• **Activity**
Write an exact copy of the entries below that leaves out all pictures.

• **Page-level text extractions**
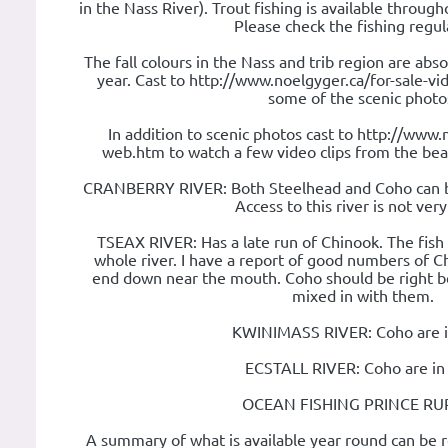
in the Nass River). Trout fishing is available throug
Please check the fishing regul
The fall colours in the Nass and trib region are abso
year. Cast to http://www.noelgyger.ca/for-sale-v
some of the scenic photo
In addition to scenic photos cast to http://www.
web.htm to watch a few video clips from the bea
CRANBERRY RIVER: Both Steelhead and Coho can b
Access to this river is not ver
TSEAX RIVER: Has a late run of Chinook. The fish
whole river. I have a report of good numbers of C
end down near the mouth. Coho should be right b
mixed in with them.
KWINIMASS RIVER: Coho are i
ECSTALL RIVER: Coho are in
OCEAN FISHING PRINCE RU
A summary of what is available year round can be r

• **Worked solution**
in the Nass River). Trout fishing is available throug
Please check the fishing regul
The fall colours in the Nass and trib region are abso
year. Cast to http://www.noelgyger.ca/for-sale-v
some of the scenic photo
In addition to scenic photos cast to http://www.
web.htm to watch a few video clips from the bea
CRANBERRY RIVER: Both Steelhead and Coho can b
Access to this river is not ver
TSEAX RIVER: Has a late run of Chinook. The fish
whole river. I have a report of good numbers of C
end down near the mouth. Coho should be right b
mixed in with them.
KWINIMASS RIVER: Coho are i
ECSTALL RIVER: Coho are in
OCEAN FISHING PRINCE RU
A summary of what is available year round can be r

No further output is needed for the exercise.